Proponents of standing desks claim, plausibly, that they give you more energy and improve posture. The CDC has found that standing desks (or “sit-stand” desks) reduce upper back and neck pain and improve moods. At Smithsonian.com, Joseph Stromberg reported that standing desks reduce the risk of obesity and type 2 diabetes. And a 2012 Australian study found that prolonged sitting increased the risk of death. In other words, standing up more and sitting less can help you live longer. All this makes me want to stand up right now.
The newest claim is that standing up lengthens your telomeres. If true, this would provide a mechanism to explain how standing up might lengthen your life. The new study, led by Swedish scientist Per Sjögren, appeared this month in the British Journal of Sports Medicine.
Telomeres are special DNA “caps” on the ends of everyone’s chromosomes. As we age, these caps gradually get shorter, and if they get too short, the cell dies.
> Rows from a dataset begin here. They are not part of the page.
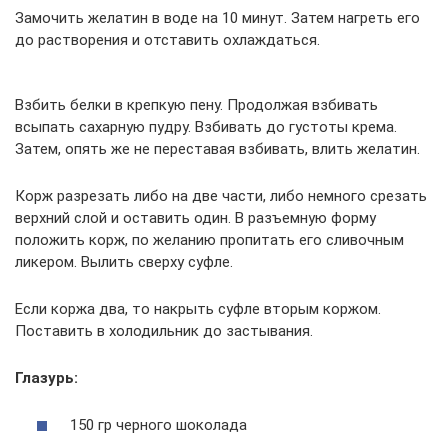
Замочить желатин в воде на 10 минут. Затем нагреть его
до растворения и отставить охлаждаться.
Взбить белки в крепкую пену. Продолжая взбивать
всыпать сахарную пудру. Взбивать до густоты крема.
Затем, опять же не переставая взбивать, влить желатин.
Корж разрезать либо на две части, либо немного срезать
верхний слой и оставить один. В разъемную форму
положить корж, по желанию пропитать его сливочным
ликером. Вылить сверху суфле.
Если коржа два, то накрыть суфле вторым коржом.
Поставить в холодильник до застывания.
Глазурь:
150 гр черного шоколада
They function as a kind of molecular clock, telling a cell when it’s old. A substantial body of scientific evidence shows that if you can maintain telomere length, cells—and their owners—will live longer.
But how could merely standing more, or sitting less, shorten our telomeres? Being skeptical, I read the paper.
Here’s what Sjögren and colleagues did: several years ago, they conducted a study measuring the effect of exercise on weight, cholesterol levels, and a few other characteristics. That study included 101 people, all 68 years old. They randomly chose 49 people (14 men, 35 women) to study the effect of exercise on telomere length. They used blood samples taken 6 months apart, both before and after the exercise regimen. This was all completed back in 2011.
Previously, they reported that there was no difference in telomere length between the “exercise” group and the control group. So how can they publish a new study that seems to reach the opposite conclusion? It turns out there isn't a new study at all, but a re-analysis of the original data.
In the early study, the exercise program did have some significant effects: it increased the amount that people walked around by 1663 steps per day, and decreased their sitting time by 2 hours per day. However, people in both groups spent less time sitting over the course of the study. So the scientists re-analyzed the data and looked at telomere length as a function of four more measurements. For one of these measures, change in sitting time per day, telomere length was reduced enough that the relationship showed a p-value of 0.02.
Unfortunately for Sjögren, this new finding is based on just 12 individuals. That's a tiny number for a scientific study. And when I looked at the key figure in the paper, it’s pretty clear that the effect depends critically on just 2 of those 12 individuals who had both reduced sitting time and longer telomeres. Take those 2 people out, and the effect vanishes. The authors admitted that
“The study sample is small and we cannot rule out that the findings are a chance phenomenon.”We've seen this sort of thing before: a small study with a minimally significant effect. Usually these types of results never get replicated. As much as I’d love to believe I could lengthen my telomeres by standing up a bit more each day, this rather implausible findnig is simply unconvincing. It’s based on a sub-group of only 12 people—and furthermore, this is a re-analysis of previous data, which feels an awful lot like cherry-picking. If there is any effect, it’s very small.
Nevertheless, other studies do show health benefits from spending more time walking and less time sitting. A daily walk probably confers the same benefit as a standing desk, but a standing desk isn’t a terrible idea either. Just don’t count on it to lengthen your telomeres.